Britain wants deeper reforms to the EU ETS than proposed by European Commission
Britain wants deeper reforms to the EU Emissions Trading System (ETS) than those proposed by the European Commission and Germany.
Britain said major changes are needed to help businesses cut emissions, to protect them from foreign competitors, and foster investment in low-carbon technology. The UK is asking for bold and comprehensive reforms to restore the ability of the EU ETS to drive cost-effective emission reduction and low-carbon investment.
The Commission, the EU executive, has proposed launching a so-called market stability reserve (MSR) from 2021 to regulate the supply of allowances in the ETS, the bloc’s main weapon to combat climate change. The MSR aims to expedite the shrinking of a surplus of more than two billion permits, which has knocked EU carbon prices to around 6 euros per tonne from more than 30 euros in 2008.

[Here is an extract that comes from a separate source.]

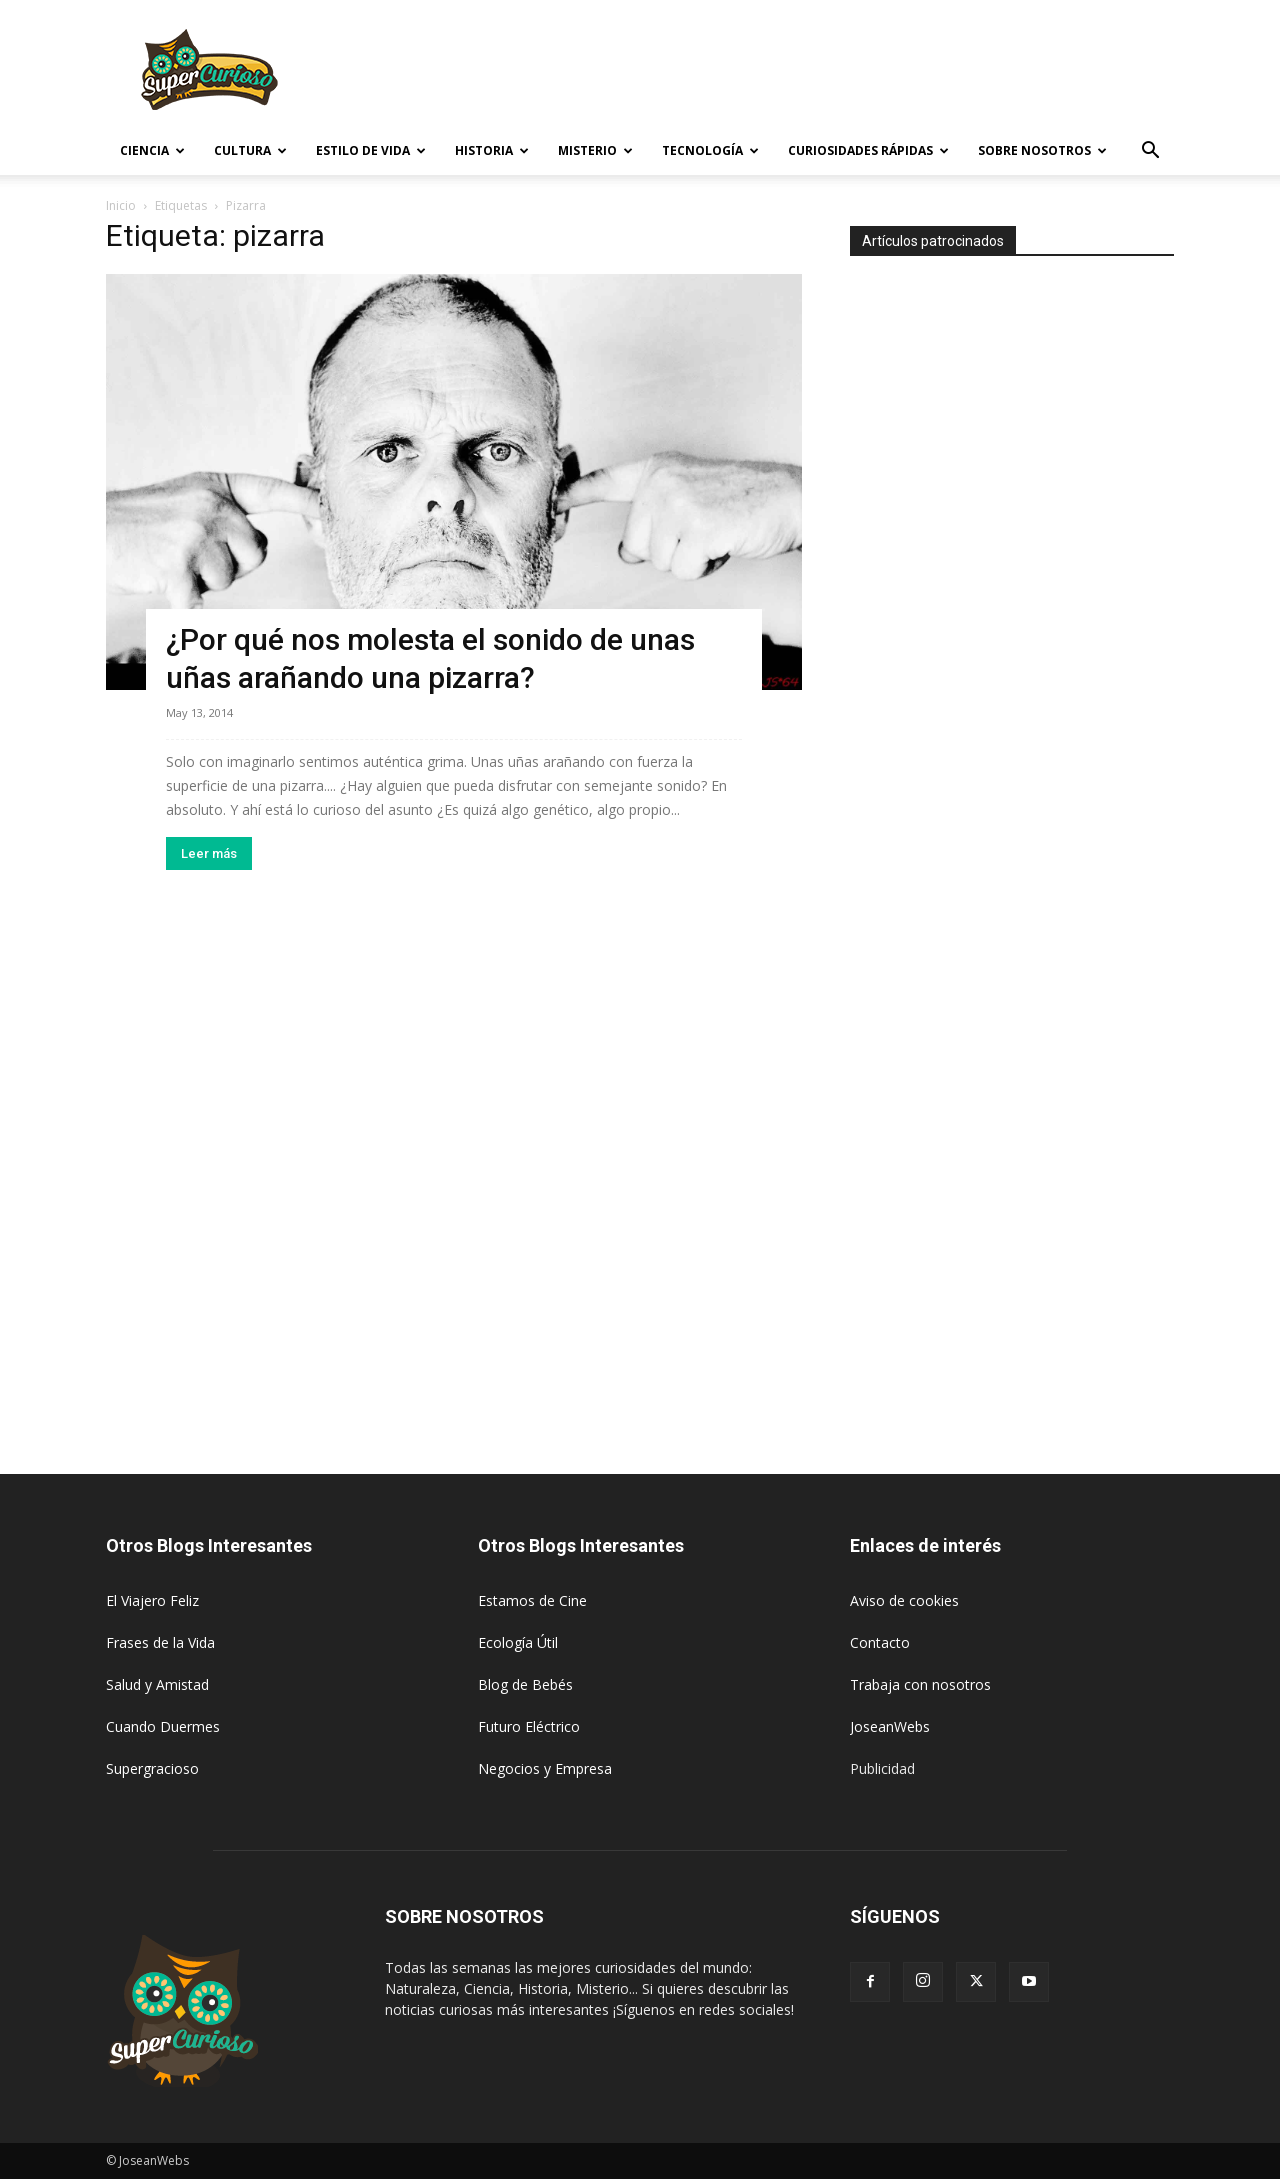 Image resolution: width=1280 pixels, height=2179 pixels. What do you see at coordinates (880, 1642) in the screenshot?
I see `Contacto` at bounding box center [880, 1642].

Britain has not formally backed the MSR but has pointed out that the sooner reform takes place, the sooner the ETS can be restored as an effective policy.
The MSR can potentially help but it is not the comprehensive change we urgently need to tackle the surplus, said a spokeswoman for Britain’s Department of Energy and Climate Change. Instead, Britain said it wants to cancel permanently a significant number of the surplus permits, without specifying a figure or range.
The Commission is keen for lawmakers to treat the reform separately from potentially lengthier talks on the 2030 targets to ensure it can be passed into law early next year. But some EU nations believe the issues are closely connected and best tackled together.